## Records for this exercise
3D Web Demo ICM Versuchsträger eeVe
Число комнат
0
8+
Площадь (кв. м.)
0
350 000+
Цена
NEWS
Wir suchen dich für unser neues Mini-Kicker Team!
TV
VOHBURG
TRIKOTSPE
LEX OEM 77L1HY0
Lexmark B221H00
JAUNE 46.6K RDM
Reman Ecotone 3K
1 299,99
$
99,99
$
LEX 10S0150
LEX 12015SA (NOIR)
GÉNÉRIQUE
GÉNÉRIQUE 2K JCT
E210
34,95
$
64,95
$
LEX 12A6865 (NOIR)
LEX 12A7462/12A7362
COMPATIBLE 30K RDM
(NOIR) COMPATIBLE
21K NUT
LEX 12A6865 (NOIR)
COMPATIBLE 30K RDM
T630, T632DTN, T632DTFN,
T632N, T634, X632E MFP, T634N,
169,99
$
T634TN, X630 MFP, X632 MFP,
...
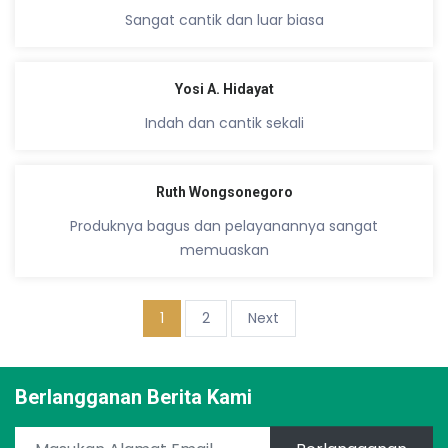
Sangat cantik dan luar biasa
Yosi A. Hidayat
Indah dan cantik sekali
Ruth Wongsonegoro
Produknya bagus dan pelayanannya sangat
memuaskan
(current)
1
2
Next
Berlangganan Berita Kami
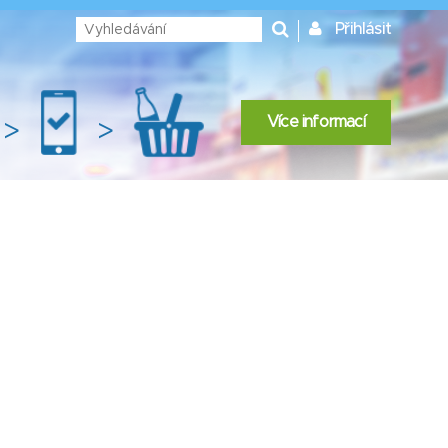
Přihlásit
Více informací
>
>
==
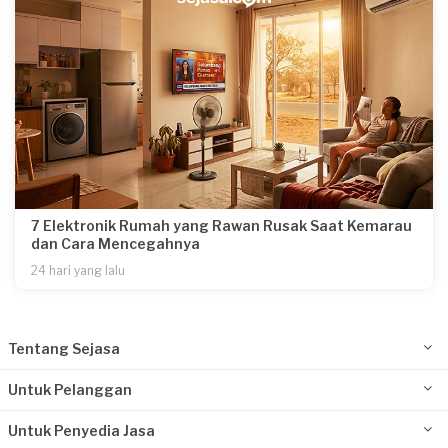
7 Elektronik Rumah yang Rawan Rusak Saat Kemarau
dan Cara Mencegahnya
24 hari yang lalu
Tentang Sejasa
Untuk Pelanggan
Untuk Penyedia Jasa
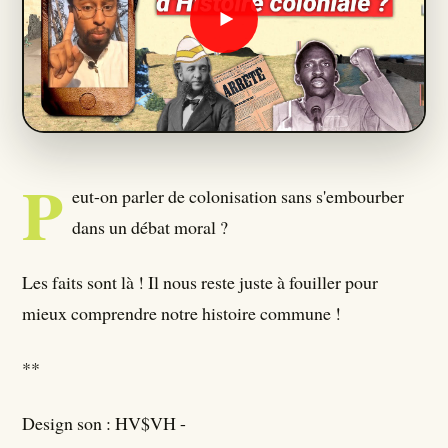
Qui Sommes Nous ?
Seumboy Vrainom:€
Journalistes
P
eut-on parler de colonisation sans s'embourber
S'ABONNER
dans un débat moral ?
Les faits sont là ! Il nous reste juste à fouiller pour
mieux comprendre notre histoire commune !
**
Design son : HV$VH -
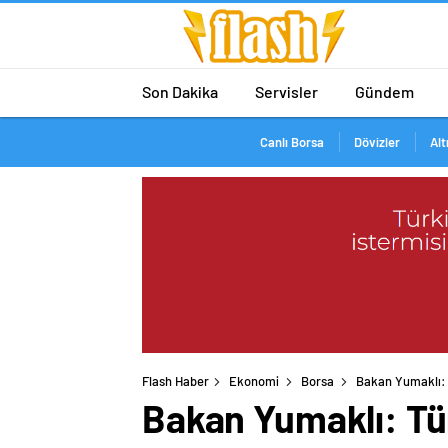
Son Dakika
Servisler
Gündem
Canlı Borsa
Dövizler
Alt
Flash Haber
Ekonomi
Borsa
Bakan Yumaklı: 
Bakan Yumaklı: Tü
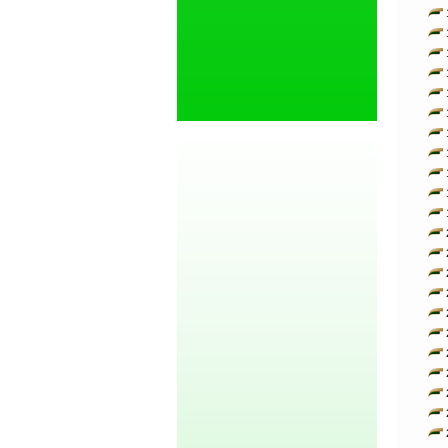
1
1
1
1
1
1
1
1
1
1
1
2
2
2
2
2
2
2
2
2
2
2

## Exercise details
Looking at the data above, return every line from the one with "3D Web Demo ICM Versuchsträger eeVe" down to the one with "T634TN, X630 MFP, X632", exactly and inclusively.

## Solution
3D Web Demo ICM Versuchsträger eeVe
Число комнат
0
8+
Площадь (кв. м.)
0
350 000+
Цена
NEWS
Wir suchen dich für unser neues Mini-Kicker Team!
TV
VOHBURG
TRIKOTSPE
LEX OEM 77L1HY0
Lexmark B221H00
JAUNE 46.6K RDM
Reman Ecotone 3K
1 299,99
$
99,99
$
LEX 10S0150
LEX 12015SA (NOIR)
GÉNÉRIQUE
GÉNÉRIQUE 2K JCT
E210
34,95
$
64,95
$
LEX 12A6865 (NOIR)
LEX 12A7462/12A7362
COMPATIBLE 30K RDM
(NOIR) COMPATIBLE
21K NUT
LEX 12A6865 (NOIR)
COMPATIBLE 30K RDM
T630, T632DTN, T632DTFN,
T632N, T634, X632E MFP, T634N,
169,99
$
T634TN, X630 MFP, X632 MFP,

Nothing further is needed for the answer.